La Sveglia

Occhi su Gaza, diario di bordo #47

Questa a Gaza non è pace. È la stessa guerra che continua con altri mezzi: la fame, la burocrazia, le prigioni.

Occhi su Gaza, diario di bordo #47

A Gaza la pace non ha portato silenzio, ma il ronzio dei generatori: la luce manca, l’acqua pure, e la gente continua a sopravvivere come in guerra. Secondo Oxfam, a cinque giorni dal cessate il fuoco Israele blocca ancora gli aiuti e l’ingresso delle ong. Solo un valico aperto e 716 camion entrati in totale, quando ne servirebbero almeno 600 ogni giorno. Gli aiuti restano fermi ai confini, mentre nella Striscia si contano 450 morti di fame, tra cui 150 bambini.
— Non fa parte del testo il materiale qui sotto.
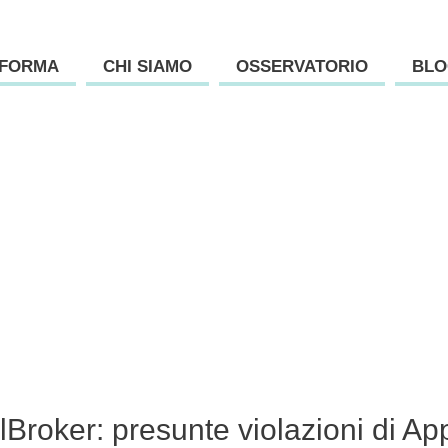
AFORMA
CHI SIAMO
OSSERVATORIO
BLO
oker:
elBroker: presunte violazioni di Ap
te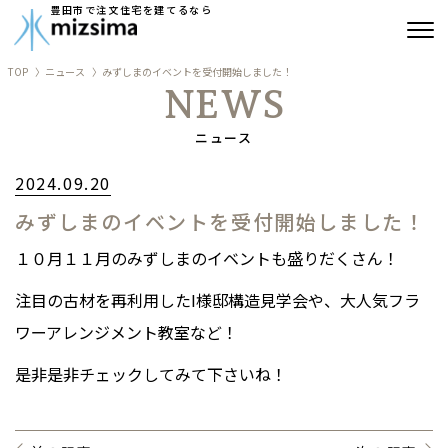
豊田市で注文住宅を建てるなら
TOP
ニュース
みずしまのイベントを受付開始しました！
みずしまの注文住宅
NEWS
コンセプト住宅
ニュース
2024.09.20
リフォーム
みずしまのイベントを受付開始しました！
古民家再生
１０月１１月のみずしまのイベントも盛りだくさん！
建築実績
注目の古材を再利用したI様邸構造見学会や、大人気フラ
ワーアレンジメント教室など！
会社情報
是非是非チェックしてみて下さいね！
よくあるご質問
ブログ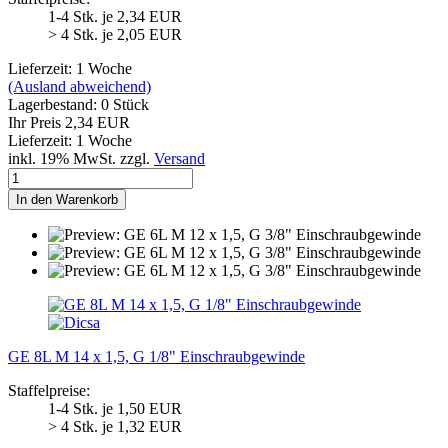
1-4 Stk. je 2,34 EUR
> 4 Stk. je 2,05 EUR
Lieferzeit: 1 Woche
(Ausland abweichend)
Lagerbestand: 0 Stück
Ihr Preis 2,34 EUR
Lieferzeit: 1 Woche
inkl. 19% MwSt. zzgl.
Versand
In den Warenkorb
GE 8L M 14 x 1,5, G 1/8" Einschraubgewinde
Staffelpreise:
1-4 Stk. je 1,50 EUR
> 4 Stk. je 1,32 EUR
L’OMS parla di malattie “fuori controllo”: appena 13 ospedali su 36 sono parzialmente funzionanti, il resto è macerie. Nel nord non esiste più un reparto pediatrico. Il dottor Hussam Abu Safiya, che lo dirigeva, è stato condannato ad altri sei mesi di carcere senza accuse né processo. Amnesty International denuncia torture e sparizione forzata. È la stessa legge israeliana sui “combattenti illegali” che permette di imprigionare civili per tempo indefinito.

Intanto Israele discute se cambiare nome alla guerra: Netanyahu vuole chiamarla “Guerra della Rinascita”. Un modo per cancellare la memoria prima che arrivi la verità. Sul terreno, il ministro della Difesa fa tracciare una “linea gialla” che taglia in due Gaza: oltrepassarla significa essere colpiti. Ci siamo già dimenticati quando il governo italiano si vantava di “aiuti umanitari per Gaza”. Oggi nessuno dice dove fossero visto che oggi si applaude alla “ripresa dei convogli”, anche se i camion passano accanto a coloni che usano bambini come scudi per bloccare la farina. Questa non è pace. È la stessa guerra che continua con altri mezzi: la fame, la burocrazia, le prigioni. La domanda resta la stessa: chi sono i colpevoli, e chi li farà pagare?